> **Task to carry out**: Lines to restate from the data below: from the one containing "チームロゴ紹介 (477, 1295)" to the one containing "慶應義塾体育会バレーボール部 (194, 1116)", both included. Give them again exactly, and only them.

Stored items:

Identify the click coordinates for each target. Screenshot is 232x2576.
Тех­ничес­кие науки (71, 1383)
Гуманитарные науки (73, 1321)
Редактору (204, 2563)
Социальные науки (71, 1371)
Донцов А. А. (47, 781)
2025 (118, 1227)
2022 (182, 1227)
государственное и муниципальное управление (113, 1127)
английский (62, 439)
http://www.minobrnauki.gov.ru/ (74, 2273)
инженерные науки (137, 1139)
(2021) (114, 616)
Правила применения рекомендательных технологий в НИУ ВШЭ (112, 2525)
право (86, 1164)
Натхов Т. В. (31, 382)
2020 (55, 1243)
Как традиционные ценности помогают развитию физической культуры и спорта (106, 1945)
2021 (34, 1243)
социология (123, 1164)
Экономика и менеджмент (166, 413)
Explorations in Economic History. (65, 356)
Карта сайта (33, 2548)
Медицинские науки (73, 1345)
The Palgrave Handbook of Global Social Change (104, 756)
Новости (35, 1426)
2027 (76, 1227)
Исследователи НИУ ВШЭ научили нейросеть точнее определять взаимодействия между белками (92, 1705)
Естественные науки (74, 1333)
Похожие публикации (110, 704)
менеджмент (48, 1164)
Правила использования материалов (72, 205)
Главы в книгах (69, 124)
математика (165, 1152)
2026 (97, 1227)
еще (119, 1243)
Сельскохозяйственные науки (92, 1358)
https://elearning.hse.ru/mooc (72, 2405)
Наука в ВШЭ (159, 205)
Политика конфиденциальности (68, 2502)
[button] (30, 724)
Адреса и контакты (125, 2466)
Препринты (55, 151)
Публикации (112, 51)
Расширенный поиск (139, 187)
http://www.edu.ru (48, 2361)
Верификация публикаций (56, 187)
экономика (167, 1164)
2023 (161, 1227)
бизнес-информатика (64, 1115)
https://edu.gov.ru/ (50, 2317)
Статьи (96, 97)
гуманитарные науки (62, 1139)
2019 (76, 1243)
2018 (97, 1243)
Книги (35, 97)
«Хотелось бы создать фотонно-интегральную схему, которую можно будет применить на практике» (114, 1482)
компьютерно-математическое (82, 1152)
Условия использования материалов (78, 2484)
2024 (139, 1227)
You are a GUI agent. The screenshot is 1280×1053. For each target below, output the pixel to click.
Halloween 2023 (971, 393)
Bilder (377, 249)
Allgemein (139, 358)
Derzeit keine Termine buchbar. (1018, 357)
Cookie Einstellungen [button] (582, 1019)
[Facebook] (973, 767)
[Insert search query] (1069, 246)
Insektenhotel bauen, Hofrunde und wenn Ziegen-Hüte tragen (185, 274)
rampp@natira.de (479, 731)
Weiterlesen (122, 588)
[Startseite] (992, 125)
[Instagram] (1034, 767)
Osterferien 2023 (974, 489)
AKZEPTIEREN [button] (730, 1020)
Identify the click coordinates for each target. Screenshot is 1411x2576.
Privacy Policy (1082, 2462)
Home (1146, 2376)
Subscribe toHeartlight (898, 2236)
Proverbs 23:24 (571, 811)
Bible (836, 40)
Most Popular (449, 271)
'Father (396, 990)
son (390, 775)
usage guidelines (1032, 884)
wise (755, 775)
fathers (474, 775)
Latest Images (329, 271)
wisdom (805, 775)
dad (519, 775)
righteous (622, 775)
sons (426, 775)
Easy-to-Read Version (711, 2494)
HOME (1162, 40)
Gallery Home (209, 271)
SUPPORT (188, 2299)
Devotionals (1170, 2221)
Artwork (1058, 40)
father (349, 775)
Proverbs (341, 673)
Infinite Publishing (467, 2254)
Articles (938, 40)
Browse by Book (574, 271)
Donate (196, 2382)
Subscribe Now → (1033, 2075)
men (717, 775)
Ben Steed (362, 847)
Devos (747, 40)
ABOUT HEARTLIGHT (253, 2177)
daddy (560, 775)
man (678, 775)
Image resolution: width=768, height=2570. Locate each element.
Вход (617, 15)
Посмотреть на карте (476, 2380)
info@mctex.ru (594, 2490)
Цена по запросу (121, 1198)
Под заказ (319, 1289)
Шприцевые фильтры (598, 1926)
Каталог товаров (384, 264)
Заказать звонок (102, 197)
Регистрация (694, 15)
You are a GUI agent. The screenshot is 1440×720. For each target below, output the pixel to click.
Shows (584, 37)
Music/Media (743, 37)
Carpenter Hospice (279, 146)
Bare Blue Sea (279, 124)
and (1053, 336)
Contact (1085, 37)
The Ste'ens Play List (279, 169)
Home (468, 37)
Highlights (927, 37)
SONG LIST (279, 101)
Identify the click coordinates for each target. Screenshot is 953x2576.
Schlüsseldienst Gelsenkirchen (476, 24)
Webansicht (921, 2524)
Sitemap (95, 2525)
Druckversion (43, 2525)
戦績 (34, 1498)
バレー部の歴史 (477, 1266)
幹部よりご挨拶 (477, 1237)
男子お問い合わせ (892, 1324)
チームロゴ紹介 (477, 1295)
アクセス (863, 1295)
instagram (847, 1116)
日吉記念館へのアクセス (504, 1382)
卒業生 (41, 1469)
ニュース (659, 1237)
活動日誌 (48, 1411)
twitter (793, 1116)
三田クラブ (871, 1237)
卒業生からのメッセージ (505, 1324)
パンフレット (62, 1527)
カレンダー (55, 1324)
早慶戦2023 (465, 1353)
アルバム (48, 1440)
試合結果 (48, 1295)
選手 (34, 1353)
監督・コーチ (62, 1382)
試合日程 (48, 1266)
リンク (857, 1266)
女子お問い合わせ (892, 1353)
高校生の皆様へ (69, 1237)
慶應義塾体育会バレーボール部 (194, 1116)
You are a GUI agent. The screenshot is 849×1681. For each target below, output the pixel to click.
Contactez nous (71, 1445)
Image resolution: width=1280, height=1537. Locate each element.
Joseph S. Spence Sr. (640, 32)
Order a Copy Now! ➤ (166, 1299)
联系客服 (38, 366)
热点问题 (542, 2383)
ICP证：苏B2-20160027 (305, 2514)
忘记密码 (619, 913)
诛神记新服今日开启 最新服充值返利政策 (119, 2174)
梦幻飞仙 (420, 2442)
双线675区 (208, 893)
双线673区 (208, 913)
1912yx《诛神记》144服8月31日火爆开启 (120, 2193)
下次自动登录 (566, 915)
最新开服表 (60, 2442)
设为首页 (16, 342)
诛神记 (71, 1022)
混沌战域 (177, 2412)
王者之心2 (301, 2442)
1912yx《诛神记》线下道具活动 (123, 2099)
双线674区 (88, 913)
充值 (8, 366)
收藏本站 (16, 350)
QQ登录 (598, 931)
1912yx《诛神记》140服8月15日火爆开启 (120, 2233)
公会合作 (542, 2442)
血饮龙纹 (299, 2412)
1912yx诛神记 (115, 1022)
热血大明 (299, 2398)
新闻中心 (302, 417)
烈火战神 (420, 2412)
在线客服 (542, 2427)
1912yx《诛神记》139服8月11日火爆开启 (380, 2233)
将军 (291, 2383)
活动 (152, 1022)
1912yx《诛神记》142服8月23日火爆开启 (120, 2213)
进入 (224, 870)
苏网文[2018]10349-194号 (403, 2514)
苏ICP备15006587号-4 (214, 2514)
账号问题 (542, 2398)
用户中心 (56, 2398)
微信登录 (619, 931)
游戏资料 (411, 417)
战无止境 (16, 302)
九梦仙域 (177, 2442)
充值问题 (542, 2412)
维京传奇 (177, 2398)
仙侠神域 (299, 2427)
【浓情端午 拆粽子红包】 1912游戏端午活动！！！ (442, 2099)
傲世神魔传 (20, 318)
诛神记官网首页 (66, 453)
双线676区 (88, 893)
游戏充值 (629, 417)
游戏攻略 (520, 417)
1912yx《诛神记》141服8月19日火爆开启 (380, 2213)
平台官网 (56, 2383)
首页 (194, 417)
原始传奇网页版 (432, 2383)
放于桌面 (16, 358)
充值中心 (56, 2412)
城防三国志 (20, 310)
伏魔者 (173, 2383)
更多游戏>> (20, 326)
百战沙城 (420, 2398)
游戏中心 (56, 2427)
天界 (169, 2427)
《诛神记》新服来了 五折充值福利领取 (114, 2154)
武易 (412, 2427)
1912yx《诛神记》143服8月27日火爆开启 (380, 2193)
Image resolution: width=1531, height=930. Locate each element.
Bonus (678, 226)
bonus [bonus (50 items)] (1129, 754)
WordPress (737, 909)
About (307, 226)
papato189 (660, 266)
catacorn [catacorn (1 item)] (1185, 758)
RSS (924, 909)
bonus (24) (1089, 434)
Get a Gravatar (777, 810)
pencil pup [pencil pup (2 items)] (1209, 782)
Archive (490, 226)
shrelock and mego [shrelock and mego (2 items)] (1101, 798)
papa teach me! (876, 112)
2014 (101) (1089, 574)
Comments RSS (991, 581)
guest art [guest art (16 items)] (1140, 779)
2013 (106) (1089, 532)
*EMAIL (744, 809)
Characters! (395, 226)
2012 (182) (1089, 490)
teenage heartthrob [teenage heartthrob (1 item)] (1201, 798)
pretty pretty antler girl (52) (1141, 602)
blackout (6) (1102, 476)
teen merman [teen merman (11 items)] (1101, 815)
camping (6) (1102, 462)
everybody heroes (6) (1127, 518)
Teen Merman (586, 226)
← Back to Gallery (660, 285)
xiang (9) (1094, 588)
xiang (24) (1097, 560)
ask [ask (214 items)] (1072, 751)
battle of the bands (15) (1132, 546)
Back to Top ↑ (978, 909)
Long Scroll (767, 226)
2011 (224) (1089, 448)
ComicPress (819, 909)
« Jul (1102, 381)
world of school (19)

> **Answer area**:
チームロゴ紹介 (477, 1295)
アクセス (863, 1295)
instagram (847, 1116)
日吉記念館へのアクセス (504, 1382)
卒業生 (41, 1469)
ニュース (659, 1237)
活動日誌 (48, 1411)
twitter (793, 1116)
三田クラブ (871, 1237)
卒業生からのメッセージ (505, 1324)
パンフレット (62, 1527)
カレンダー (55, 1324)
早慶戦2023 (465, 1353)
アルバム (48, 1440)
試合結果 (48, 1295)
選手 (34, 1353)
監督・コーチ (62, 1382)
試合日程 (48, 1266)
リンク (857, 1266)
女子お問い合わせ (892, 1353)
高校生の皆様へ (69, 1237)
慶應義塾体育会バレーボール部 (194, 1116)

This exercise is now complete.